Page-level text extractions:
====
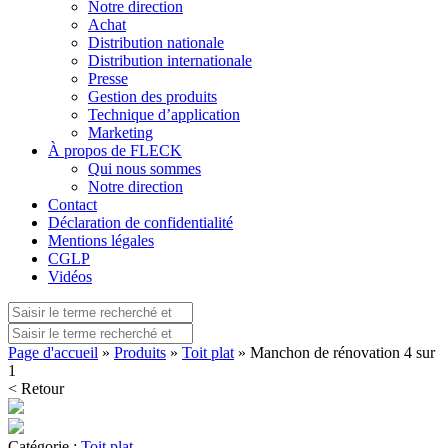
Notre direction
Achat
Distribution nationale
Distribution internationale
Presse
Gestion des produits
Technique d’application
Marketing
À propos de FLECK
Qui nous sommes
Notre direction
Contact
Déclaration de confidentialité
Mentions légales
CGLP
Vidéos
Page d'accueil
»
Produits
»
Toit plat
» Manchon de rénovation 4 sur
1
< Retour
Catégorie :
Toit plat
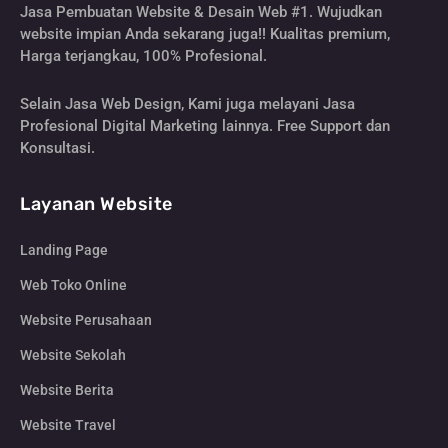
Jasa Pembuatan Website & Desain Web #1. Wujudkan
website impian Anda sekarang juga!! Kualitas premium,
Harga terjangkau, 100% Profesional.
Selain Jasa Web Design, Kami juga melayani Jasa
Profesional Digital Marketing lainnya. Free Support dan
Konsultasi.
Layanan Website
Landing Page
Web Toko Online
Website Perusahaan
Website Sekolah
Website Berita
Website Travel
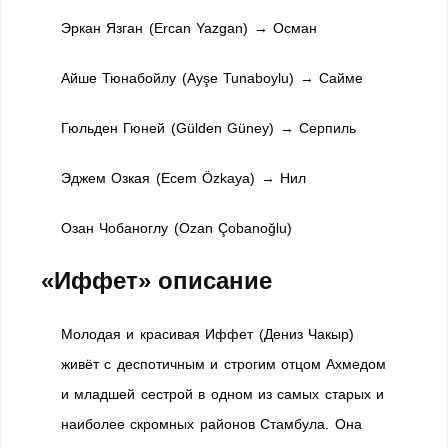
Эркан Язган (Ercan Yazgan) → Осман
Айше Тюнабойлу (Ayşe Tunaboylu) → Сайме
Гюльден Гюней (Gülden Güney) → Серпиль
Эджем Озкая (Ecem Özkaya) → Нил
Озан Чобаноглу (Ozan Çobanoğlu)
«Иффет» описание
Молодая и красивая Иффет (Дениз Чакыр)
живёт с деспотичным и строгим отцом Ахмедом
и младшей сестрой в одном из самых старых и
наиболее скромных районов Стамбула. Она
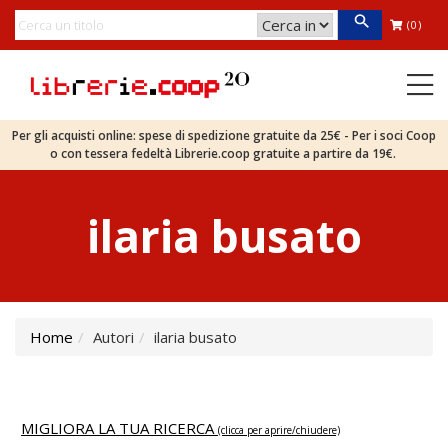
(0)
Per gli acquisti online: spese di spedizione gratuite da 25€ - Per i soci Coop
o con tessera fedeltà Librerie.coop gratuite a partire da 19€.
ilaria busato
Home
Autori
ilaria busato
MIGLIORA LA TUA RICERCA
(clicca per aprire/chiudere)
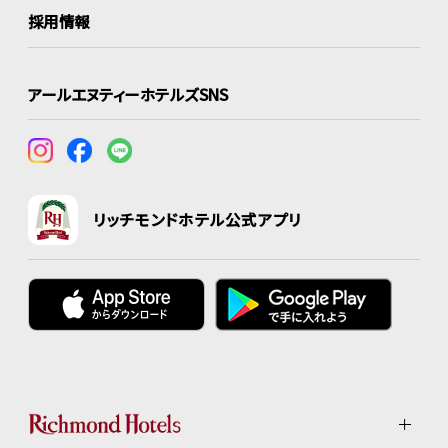
採用情報
アールエヌティーホテルズSNS
リッチモンドホテル公式アプリ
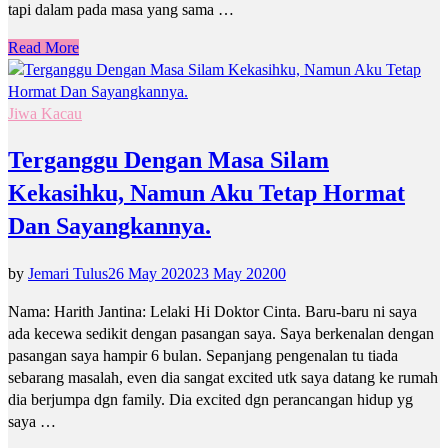
tapi dalam pada masa yang sama …
Read More
Jiwa Kacau
Terganggu Dengan Masa Silam
Kekasihku, Namun Aku Tetap Hormat
Dan Sayangkannya.
by
Jemari Tulus
26 May 2020
23 May 2020
0
Nama: Harith Jantina: Lelaki Hi Doktor Cinta. Baru-baru ni saya
ada kecewa sedikit dengan pasangan saya. Saya berkenalan dengan
pasangan saya hampir 6 bulan. Sepanjang pengenalan tu tiada
sebarang masalah, even dia sangat excited utk saya datang ke rumah
dia berjumpa dgn family. Dia excited dgn perancangan hidup yg
saya …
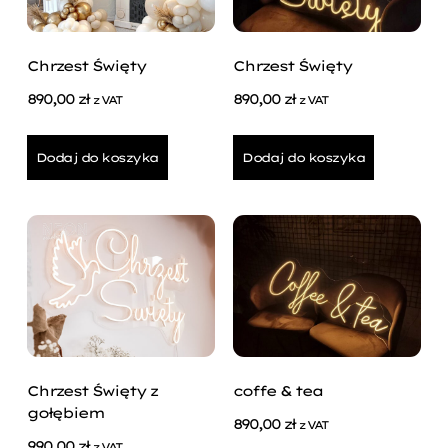
Chrzest Święty
Chrzest Święty
890,00
zł
890,00
zł
z VAT
z VAT
Dodaj do koszyka
Dodaj do koszyka
Chrzest Święty z
coffe & tea
gołębiem
890,00
zł
z VAT
990,00
zł
z VAT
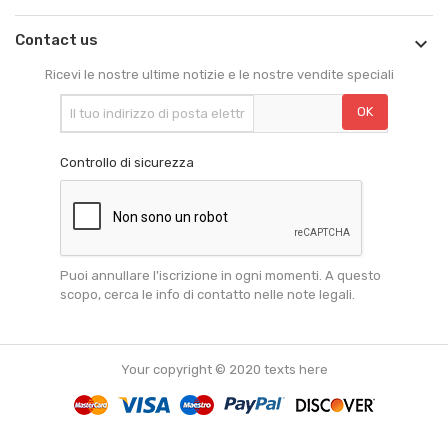
Contact us

Ricevi le nostre ultime notizie e le nostre vendite speciali
Controllo di sicurezza
Puoi annullare l'iscrizione in ogni momenti. A questo
scopo, cerca le info di contatto nelle note legali.
Your copyright © 2020 texts here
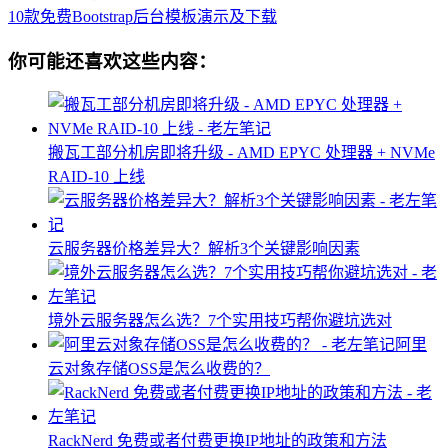
10款免费Bootstrap后台模板演示及下载
你可能还喜欢这些内容：
搬瓦工部分机房即将升级 - AMD EPYC 处理器 + NVMe
RAID-10 上线
云服务器价格差异大？解析3个关键影响因素
境外云服务器怎么选？7个实用技巧帮你避坑选对
阿里
云对象存储OSS是怎么收费的？
RackNerd 免费或者付费更换IP地址的政策和方法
====
Requirement: From the records given above, reproduce all text exactly and exclude each picture.

Problem solution:
Notre direction
Achat
Distribution nationale
Distribution internationale
Presse
Gestion des produits
Technique d’application
Marketing
À propos de FLECK
Qui nous sommes
Notre direction
Contact
Déclaration de confidentialité
Mentions légales
CGLP
Vidéos
Page d'accueil
»
Produits
»
Toit plat
» Manchon de rénovation 4 sur
1
< Retour
Catégorie :
Toit plat
Jasa Pembuatan Website & Desain Web #1. Wujudkan
website impian Anda sekarang juga!! Kualitas premium,
Harga terjangkau, 100% Profesional.
Selain Jasa Web Design, Kami juga melayani Jasa
Profesional Digital Marketing lainnya. Free Support dan
Konsultasi.
Layanan Website
Landing Page
Web Toko Online
Website Perusahaan
Website Sekolah
Website Berita
Website Travel
Эркан Язган (Ercan Yazgan) → Осман
Айше Тюнабойлу (Ayşe Tunaboylu) → Сайме
Гюльден Гюней (Gülden Güney) → Серпиль
Эджем Озкая (Ecem Özkaya) → Нил
Озан Чобаноглу (Ozan Çobanoğlu)
«Иффет» описание
Молодая и красивая Иффет (Дениз Чакыр)
живёт с деспотичным и строгим отцом Ахмедом
и младшей сестрой в одном из самых старых и
наиболее скромных районов Стамбула. Она
(0)
Per gli acquisti online: spese di spedizione gratuite da 25€ - Per i soci Coop
o con tessera fedeltà Librerie.coop gratuite a partire da 19€.
ilaria busato
Home
Autori
ilaria busato
MIGLIORA LA TUA RICERCA
(clicca per aprire/chiudere)
採用情報
アールエヌティーホテルズSNS
リッチモンドホテル公式アプリ
tapi dalam pada masa yang sama …
Read More
Jiwa Kacau
Terganggu Dengan Masa Silam
Kekasihku, Namun Aku Tetap Hormat
Dan Sayangkannya.
by
Jemari Tulus
26 May 2020
23 May 2020
0
Nama: Harith Jantina: Lelaki Hi Doktor Cinta. Baru-baru ni saya
ada kecewa sedikit dengan pasangan saya. Saya berkenalan dengan
pasangan saya hampir 6 bulan. Sepanjang pengenalan tu tiada
sebarang masalah, even dia sangat excited utk saya datang ke rumah
dia berjumpa dgn family. Dia excited dgn perancangan hidup yg
saya …
Chrzest Święty
Chrzest Święty
890,00
zł
890,00
zł
z VAT
z VAT
Dodaj do koszyka
Dodaj do koszyka
Chrzest Święty z
coffe & tea
gołębiem
890,00
zł
z VAT
990,00
zł
z VAT
Contact us

Ricevi le nostre ultime notizie e le nostre vendite speciali
Controllo di sicurezza
Puoi annullare l'iscrizione in ogni momenti. A questo
scopo, cerca le info di contatto nelle note legali.
Your copyright © 2020 texts here
10款免费Bootstrap后台模板演示及下载
你可能还喜欢这些内容：
搬瓦工部分机房即将升级 - AMD EPYC 处理器 + NVMe
RAID-10 上线
云服务器价格差异大？解析3个关键影响因素
境外云服务器怎么选？7个实用技巧帮你避坑选对
阿里
云对象存储OSS是怎么收费的？
RackNerd 免费或者付费更换IP地址的政策和方法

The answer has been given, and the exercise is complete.